Sur le plan juridique :

, par  Association ARPENT , popularité : 53%

Le point sur le projet « biomasse-serres »

A entendre le discours de certains élus de la communauté de communes, Arpent aurait perdu tous ses recours. C’est une façon un peu simpliste de présenter les choses.

Reprenons l’historique :

Le premier recours contre le permis de construire de la centrale a été déposé le 30 janvier 2016. Mais nous avions omis d’en adresser une copie au préfet et le recours, pour cela, a été déclaré irrecevable.

Le 26 avril 2016, nous avons adressé un second recours en estimant que, l’affichage du permis n’étant pas réglementaire, le délai de recours courait toujours.
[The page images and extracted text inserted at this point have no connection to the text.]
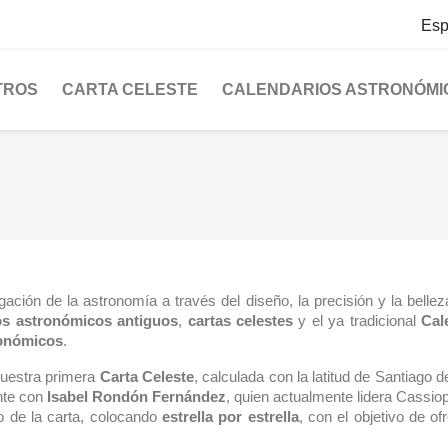
Esp
TROS
CARTA CELESTE
CALENDARIOS ASTRONÓMI
ación de la astronomía a través del diseño, la precisión y la belleza
os astronómicos antiguos
,
cartas celestes
y el ya tradicional
Cal
ronómicos
.
nuestra primera
Carta Celeste
, calculada con la latitud de Santiago 
nte con
Isabel Rondón Fernández
, quien actualmente lidera Cassiop
o de la carta, colocando
estrella por estrella
, con el objetivo de o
Mais le motif du recours étant identique au premier, nous avions deux mois pour déposer le second et il a été lui aussi déclaré irrecevable car hors délai.

En mai 2017, avec l’aide de deux associations départementales (L’ADENY et C3V), nous avons alors eu recours aux services d’une avocate pour attaquer cette fois non pas le permis de construire mais le récépissé de déclaration d’ICPE (Installation Classée pour la Protection de l’Environnement) aux motifs suivants :

  • La puissance thermique de la chaudière, donnée pour 19,9Mw dans la déclaration ICPE (et pour 24Mw dans le document distribué en juin 2018), montrait que cette installation relevait davantage du régime des autorisations (à partir de 20Mw) que de celui des déclarations ;
  • Cette déclaration comportait des incohérences pour lesquelles les services de la préfecture auraient dû demander des éclaircissements (dont la présence annuelle de 25 à 50 tonnes de ferrailles dans les déchets…)
    Le tribunal administratif de Dijon n’a pas pris en compte le dépassement de puissance (sans pour autant s’appuyer sur un document probant) et a jugé que le régime de déclaration ICPE relevait du contrôle a posteriori et qu’en conséquence les services de la préfecture pouvaient délivrer le récépissé sans étudier le dossier…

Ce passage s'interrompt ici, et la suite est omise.